In looking over the composition of my portfolio the other day, I noticed that I have a very small allocation made to the consumer discretionary sector. If the economy is indeed recovering, this needs to be corrected in order to take advantage of steady, and hopefully growing, consumer spending. Here are two retailers with low valuations and that are priced significantly under analysts' price targets.
Guess, Inc. (NYSE:GES) -
"Guess, Inc. designs, markets, distributes, and licenses lifestyle collections of apparel and accessories for men, women, and children.

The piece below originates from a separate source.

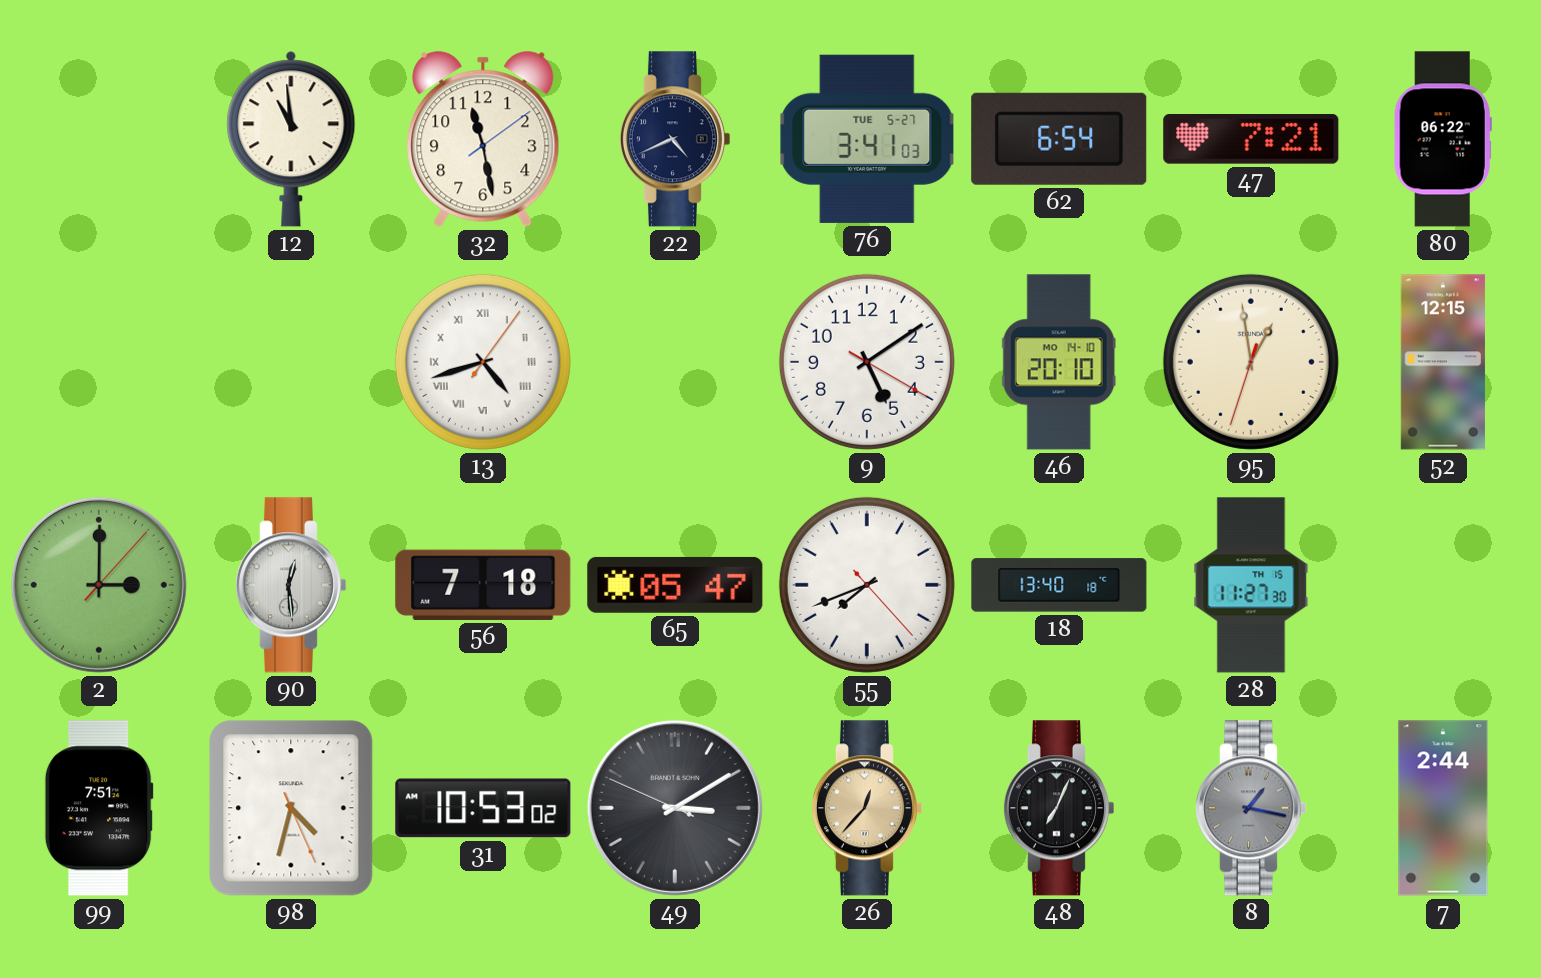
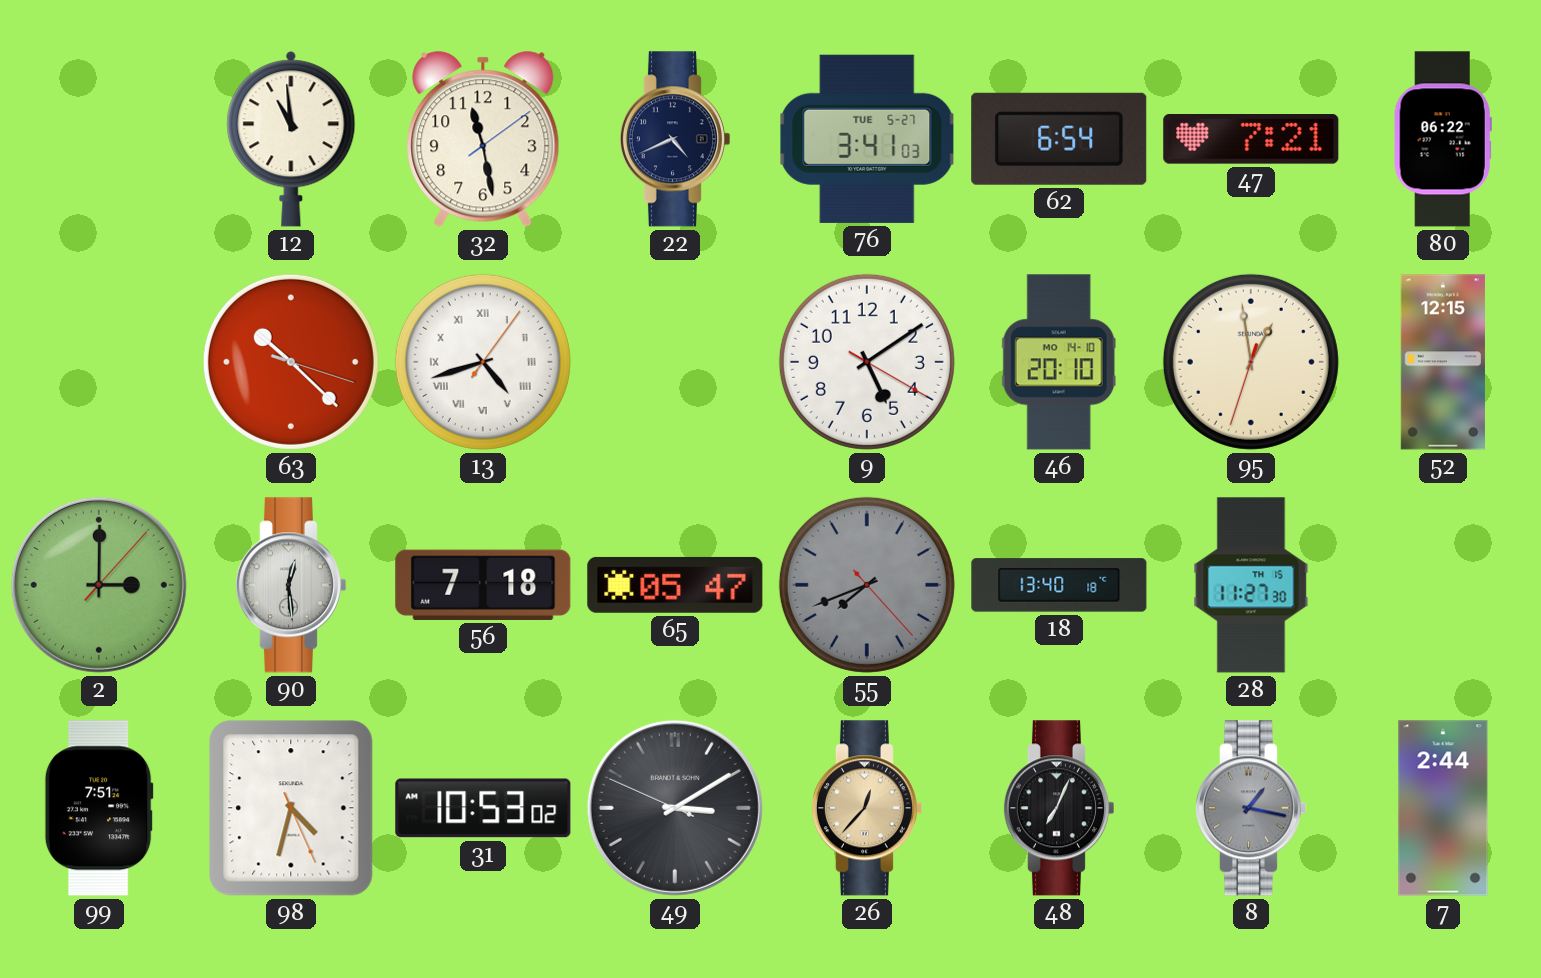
63: none -> 10:22
55 dial: white -> grey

It offers collections of denim and cotton clothing, including jeans, pants, overalls, skirts, dresses, shorts, blouses, shirts, jackets, and knitwear". (Yahoo Finance)
4 reasons Guess is very cheap at under $29 a share:
- The company has a pristine balance sheet with $4.50 a share in net cash on the books.
- It has a forward PE of under 9, which is a 40% discount to its five year average. The stock also looks like it is bottoming (See Chart)
- The mean analysts' price target on Guess is just under $39. It also yields 2.7%.
- The stock is selling at the bottom of its five year valuation range based on P/B, P/E, P/S and P/CF.
Deckers Outdoor (NYSE:DECK) -
"Deckers Outdoor Corporation engages in the design, manufacture, and marketing of footwear and accessories for outdoor activities and casual lifestyle use to men, women, and children. The company offers luxury footwear and accessories under the UGG brand name; high performance multi-sport shoes, rugged outdoor footwear, and sport sandals under the Teva brand name". (Yahoo Finance)
4 reasons Deckers is a buy at $82 a share:
- The company is rapidly increasing EPS. It made $4.03 in FY2010, and is expected to earn $5.03 in FY2011. Analysts have it notching $5.90 in EPS in FY2012.
- The median analysts' price target on Deckers is $121. Credit Suisse has an "Outperform" rating and a $127 price target on DECK.
- The company has grown earnings at more than a 28% annual clip over the last five years and now goes for just 1 times revenues.
- The company has beat analysts' estimates for 12 straight quarters. The average beat over consensus the last four quarters has been 14%. It also has a five year projected PEG of under 1 (.84).
Disclosure: I have no positions in any stocks mentioned, but may initiate a long position in GES over the next 72 hours.